沢に足を浸すのはほんとうに久し振りで、いままで半年もの長いブランクなどなかなった。昨年は沢納めの小田倉沢で怪我をしたせいなのか、天候のせいなのか、足に優しい雪山になれすぎてしまったからなのか、ワクワク感よりもどことなく臆病風が吹いている。今年から沢の足回りはフェルトからラバーソール主体に切り替えるつもりだが、シーズンはじめの沢は多少ヌメリもあり、その上岩は霧雨で濡れている。だからますますぎこちない。

それでもしばらく歩いて行くと、緑の谷と白い滝水、滑らかな沢床、あの聞き慣れた沢音の感触がゆっくりと体に染み渡り、沢シーズンの始まりを実感する。これからはドンドン沢に入って沢の感触をとりもどし、もっと楽しめるようになりたいと思う。

しばらく進むと、どこからどこまでがナメ滝なのかよくわからない傾斜のあるナメが続き、いい感じだ。

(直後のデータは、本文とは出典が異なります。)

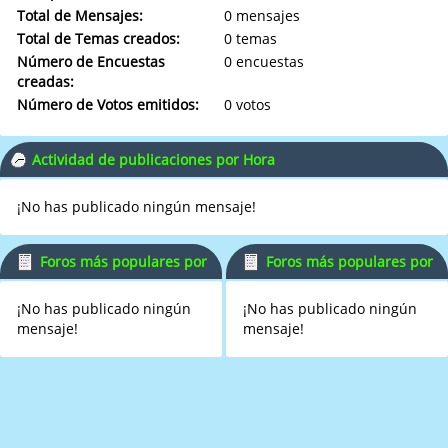
Total de Mensajes:
0 mensajes
Total de Temas creados:
0 temas
Número de Encuestas
0 encuestas
creadas:
Número de Votos emitidos:
0 votos
Actividad de publicaciones por Hora
¡No has publicado ningún mensaje!
Foros más populares por
Foros más populares por
Mensajes
Actividad
¡No has publicado ningún
¡No has publicado ningún
mensaje!
mensaje!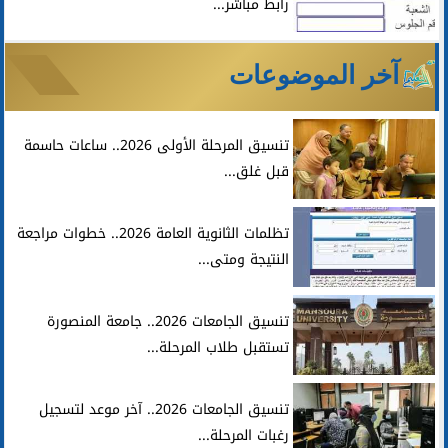
رابط مباشر...
آخر الموضوعات
تنسيق المرحلة الأولى 2026.. ساعات حاسمة
قبل غلق...
تظلمات الثانوية العامة 2026.. خطوات مراجعة
النتيجة ومتى...
تنسيق الجامعات 2026.. جامعة المنصورة
تستقبل طلاب المرحلة...
تنسيق الجامعات 2026.. آخر موعد لتسجيل
رغبات المرحلة...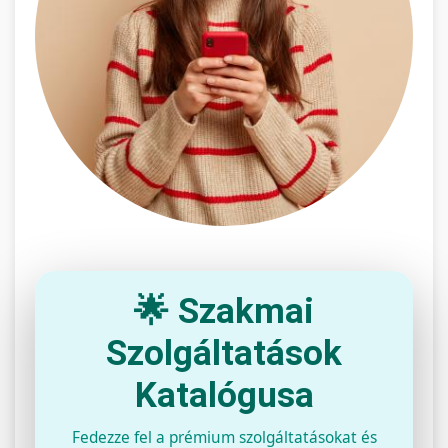
🌟 Szakmai
Szolgáltatások
Katalógusa
Fedezze fel a prémium szolgáltatásokat és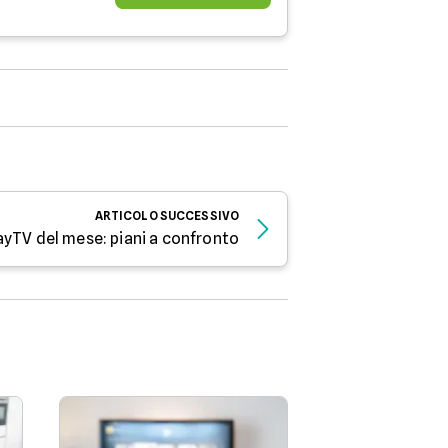
ARTICOLO
SUCCESSIVO
ayTV del mese: piani a confronto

すぐに890mの二俣となり、傾斜の急なナメ滝をかける枝沢に目がとまる。思わず引き込まれそうな所だが、本流の右に進むと5m滝となる。左側から越えるとちぎれた太い鎖がかかっていた。

つづく2段6m滝はよく覚えている。前回は台風直後で水量多く、少し怯んだ滝だ。ロープを引いて左から登り、途中に残置ハーケンがあってホッとしたのを覚えてる。Yukiさんは スタスタと登っていった。水際を登ると最後はつるっとした岩が越せない。水中に手がかりがあるというけれど怖いのでお助けを出してもらう。いやだなあ、前回はリードしたのにと、ぶつくさ独り言。前回はもっと水流から離れた乾いた岩を登ったのだった。

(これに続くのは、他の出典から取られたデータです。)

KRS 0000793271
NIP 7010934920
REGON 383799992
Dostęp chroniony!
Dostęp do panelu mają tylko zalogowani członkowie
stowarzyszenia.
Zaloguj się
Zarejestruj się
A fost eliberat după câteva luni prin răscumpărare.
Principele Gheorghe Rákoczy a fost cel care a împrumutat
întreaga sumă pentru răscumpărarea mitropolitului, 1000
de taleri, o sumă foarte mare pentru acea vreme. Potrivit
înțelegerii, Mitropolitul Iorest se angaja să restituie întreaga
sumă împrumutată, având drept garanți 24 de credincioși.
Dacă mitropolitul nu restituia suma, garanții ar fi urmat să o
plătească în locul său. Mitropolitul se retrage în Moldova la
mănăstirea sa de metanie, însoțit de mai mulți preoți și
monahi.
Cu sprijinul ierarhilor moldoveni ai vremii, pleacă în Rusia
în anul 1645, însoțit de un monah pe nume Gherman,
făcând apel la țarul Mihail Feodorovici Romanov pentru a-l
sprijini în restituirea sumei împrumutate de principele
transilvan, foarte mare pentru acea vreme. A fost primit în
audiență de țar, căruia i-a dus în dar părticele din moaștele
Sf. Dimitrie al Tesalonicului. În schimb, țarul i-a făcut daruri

すぐに再び6m滝。前回は左壁から登ったがyukiさんはあえて右の一枚岩にとりつく。このルートにこだわっているようで、年々岩がはがれて登りにくくなっているらしい。手がかりのないスラブを空身でトライするが敢えなく滑り落ちる。といっても中段がこれまでの崩れた岩で踊り場となり、そこに落ち葉が堆積しているので衝撃も少なく落ちられるとのこと。今まで登れたのにと、落胆している。自分にはそういうこだわりがないので、別にいいではないかと、さらっとかわし、右岸の壁を慎重に登る。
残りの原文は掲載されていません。